A ideia de que temos mais bactérias dentro de nós do que células ainda custa a processar, mas nos últimos tempos houve mais um trabalho curioso: num artigo publicado em julho, investigadores de Moscovo chamam a atenção para a importância dos gases que resultam da interação destas bactérias. Não são apenas lixo à espera de ser expelido, são fonte de energia até para algumas destes organismos que hoje se sabe serem cruciais no sistema imunitário, mas parecem ter um papel mais acima, no cérebro. Como assim? “O nosso cérebro usa gases como sulfeto de hidrogénio, amoníaco e até monóxido de carbono para transferir informação de umas células para as outras”, explicou Alexander Oleskin. “As bactérias que habitam o nosso corpo, em especial os intestinos, formam gasotransmissores que afetam o nosso cérebro, mente e comportamento”. É caso para pensar duas vezes quando tiver a próxima crise de flatulência.

 

Partículas de poluição no nosso cérebro?

Segundo o último balanço da Organização Mundial de Saúde, a poluição mata sete milhões de pessoas todos os anos e está por detrás de doenças cardíacas, doenças respiratórias crónicas ou mesmo infeções agudas, em particular em crianças.

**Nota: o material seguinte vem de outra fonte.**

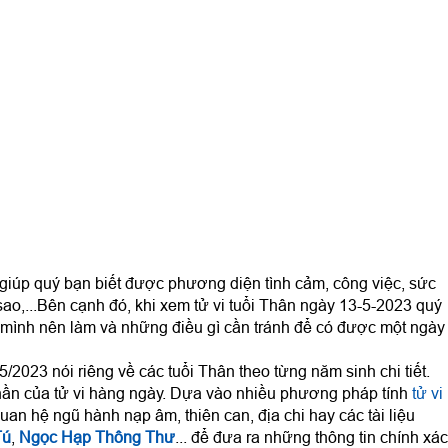
giúp quý bạn biết được phương diện tình cảm, công việc, sức
sao,...Bên cạnh đó, khi xem tử vi tuổi Thân ngày 13-5-2023 quý
mình nên làm và những điều gì cần tránh để có được một ngày
/2023 nói riêng về các tuổi Thân theo từng năm sinh chi tiết.
ần của tử vi hàng ngày. Dựa vào nhiều phương pháp tính
tử vi
uan hệ ngũ hành nạp âm, thiên can, địa chi hay các tài liệu
Tú
,
Ngọc Hạp Thông Thư
... để đưa ra những thông tin chính xác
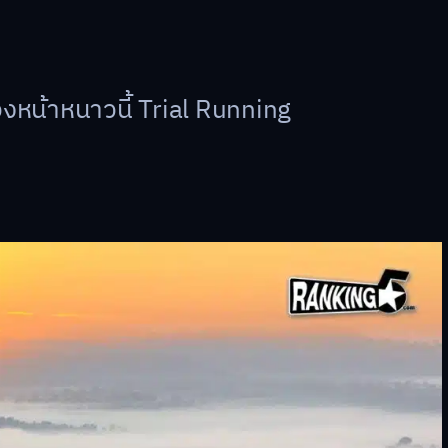
งหน้าหนาวนี้ Trial Running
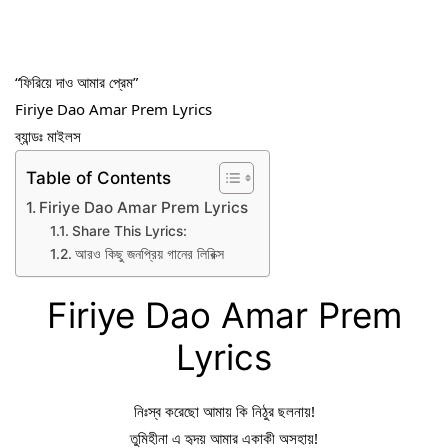
“ফিরিয়ে দাও আমার প্রেম”
Firiye Dao Amar Prem Lyrics
ব্যান্ডঃ মাইলস
Table of Contents
Firiye Dao Amar Prem Lyrics
Share This Lyrics:
আরও কিছু জনপ্রিয় গানের লিরিক্স
Firiye Dao Amar Prem
Lyrics
নিঃস্ব করেছো আমায় কি নিঠুর ছলনায়!
তুমিহীনা এ হৃদয় আমার একাকী অসহায়!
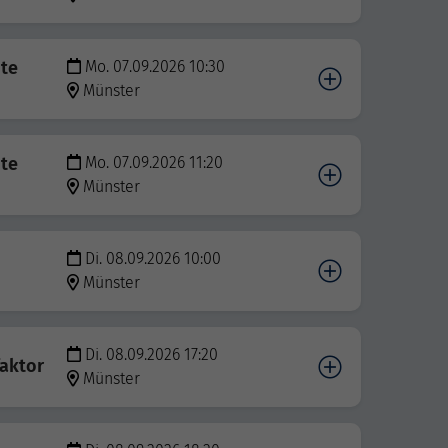
bte
Mo. 07.09.2026 10:30
Münster
bte
Mo. 07.09.2026 11:20
Münster
Di. 08.09.2026 10:00
Münster
Di. 08.09.2026 17:20
aktor
Münster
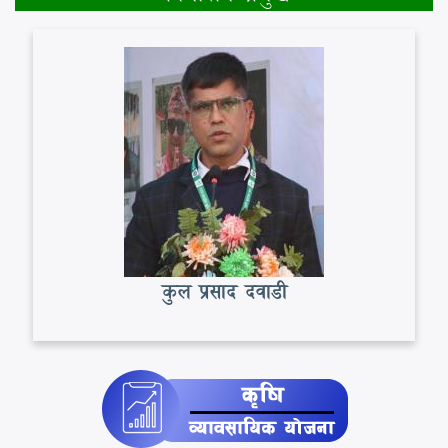
कुल प्रसाद दवाडी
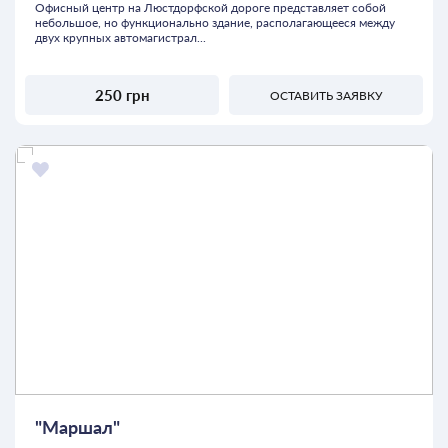
Офисный центр на Люстдорфской дороге представляет собой
небольшое, но функционально здание, располагающееся между
двух крупных автомагистрал...
250 грн
ОСТАВИТЬ ЗАЯВКУ
"Маршал"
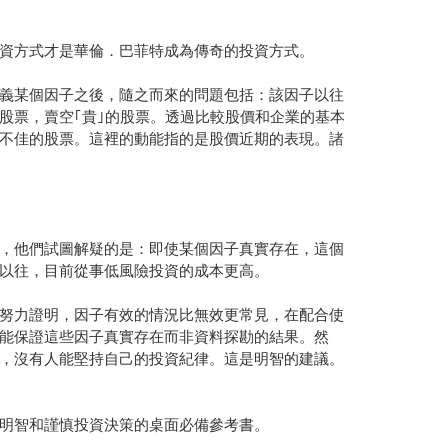
資方式才是華倫．巴菲特成為傳奇的投資方式。
義某個因子之後，隨之而來的問題包括：該因子以往
股票，賣空｢貴｣的股票。透過比較股價和企業的基本
不佳的股票。這裡的動能指的是股價近期的表現。諸
，他們試圖解疑的是：即使某個因子真實存在，這個
以往，目前從事低風險投資的成本更高。
努力證明，因子有效的情況比無效更常見，在配合使
能保證這些因子真實存在而非資料探勘的結果。然
，沒有人能堅持自己的投資紀律。這是明智的建議。
明智和謹慎投資決策的桌面必備參考書。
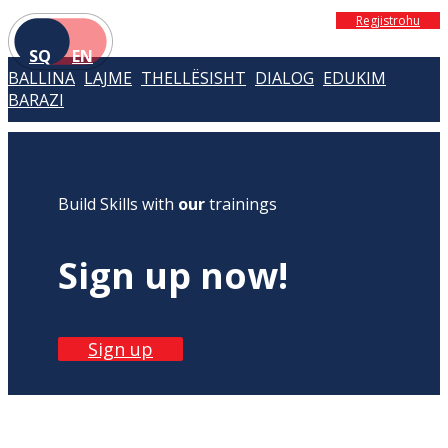
Regjistrohu
SQ
EN
BALLINA
LAJME
THELLËSISHT
DIALOG
EDUKIM
BARAZI
Build Skills with
our
trainings
Sign up now!
Sign up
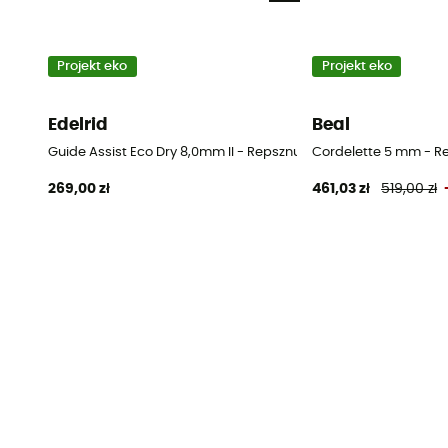
Projekt eko
Projekt eko
Edelrid
Beal
Guide Assist Eco Dry 8,0mm II - Repsznur
Cordelette 5 mm - R
269,00 zł
461,03 zł
519,00 zł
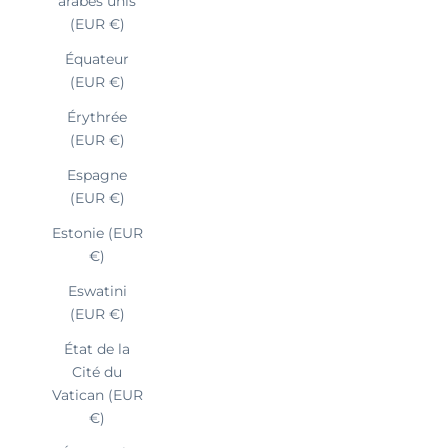
arabes unis
(EUR €)
Équateur
(EUR €)
Érythrée
(EUR €)
Espagne
(EUR €)
Estonie (EUR
€)
Eswatini
(EUR €)
État de la
Cité du
Vatican (EUR
€)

Este ano, um novo artigo veio reforçar a teoria de que a poluição pode também estar a contribuir para a epidemia de doenças neurodegenerativas como Alzheimer. Investigadores da Universidade de Lancaster encontraram partículas de óxido de ferro nos cérebros de 37 pessoas. Os investigadores dizem que é normal a formação deste tipo de partículas no cérebro, em particular em algumas demências, mas estas tinham marcas claras de resultar de tubos de escape de carros e emissões industriais, “de onde quer que se esteja a queimar combustível”, disse Barbara Maher, autora do estudo, alertando para o efeito tóxico.